→ **Problem to solve**: All that should come back is the lines of the data below from the one containing "WAI-Core projects" to the one containing "accessible to people with disabilities", inclusive, exactly as they stand.

→ **Exercise inputs**:

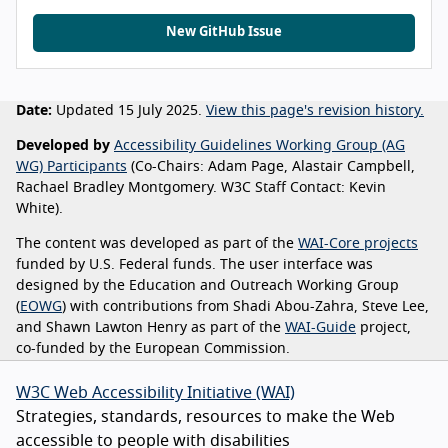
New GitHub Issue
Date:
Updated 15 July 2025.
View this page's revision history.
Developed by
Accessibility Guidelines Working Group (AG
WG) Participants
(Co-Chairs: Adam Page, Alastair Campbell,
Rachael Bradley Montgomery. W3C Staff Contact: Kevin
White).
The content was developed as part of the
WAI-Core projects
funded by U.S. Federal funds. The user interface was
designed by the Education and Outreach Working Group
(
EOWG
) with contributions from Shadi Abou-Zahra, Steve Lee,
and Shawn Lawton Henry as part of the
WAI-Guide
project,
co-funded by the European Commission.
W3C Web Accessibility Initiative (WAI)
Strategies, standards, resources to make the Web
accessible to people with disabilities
...
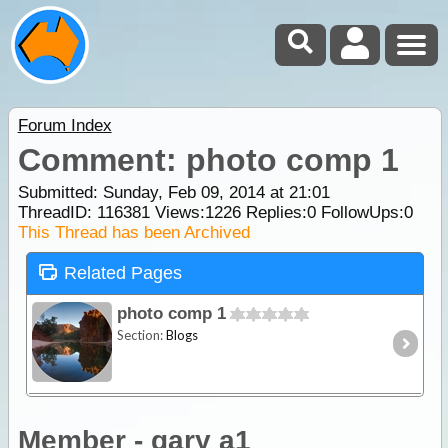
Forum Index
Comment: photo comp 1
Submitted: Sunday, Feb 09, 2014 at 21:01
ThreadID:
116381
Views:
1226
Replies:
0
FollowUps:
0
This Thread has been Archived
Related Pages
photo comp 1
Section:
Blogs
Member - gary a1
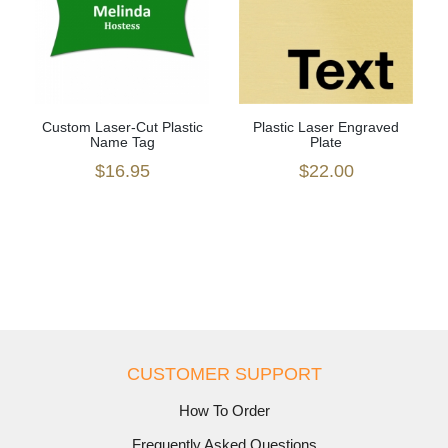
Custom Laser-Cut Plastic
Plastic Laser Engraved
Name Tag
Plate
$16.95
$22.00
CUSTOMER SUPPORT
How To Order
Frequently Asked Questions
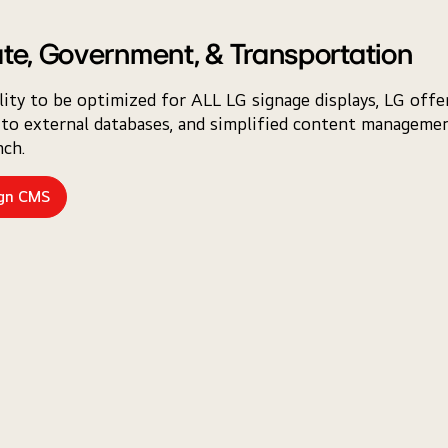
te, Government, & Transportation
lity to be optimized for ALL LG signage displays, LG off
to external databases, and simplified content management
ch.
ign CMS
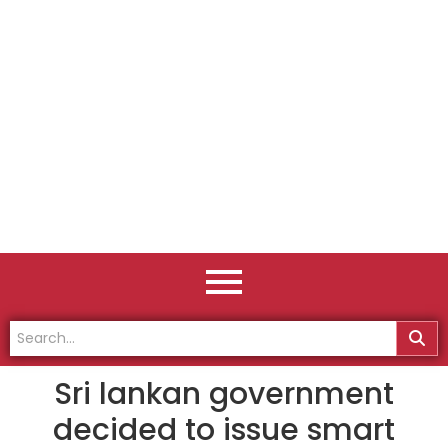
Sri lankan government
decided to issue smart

→ **Response for this exercise**:
WAI-Core projects
funded by U.S. Federal funds. The user interface was
designed by the Education and Outreach Working Group
(
EOWG
) with contributions from Shadi Abou-Zahra, Steve Lee,
and Shawn Lawton Henry as part of the
WAI-Guide
project,
co-funded by the European Commission.
W3C Web Accessibility Initiative (WAI)
Strategies, standards, resources to make the Web
accessible to people with disabilities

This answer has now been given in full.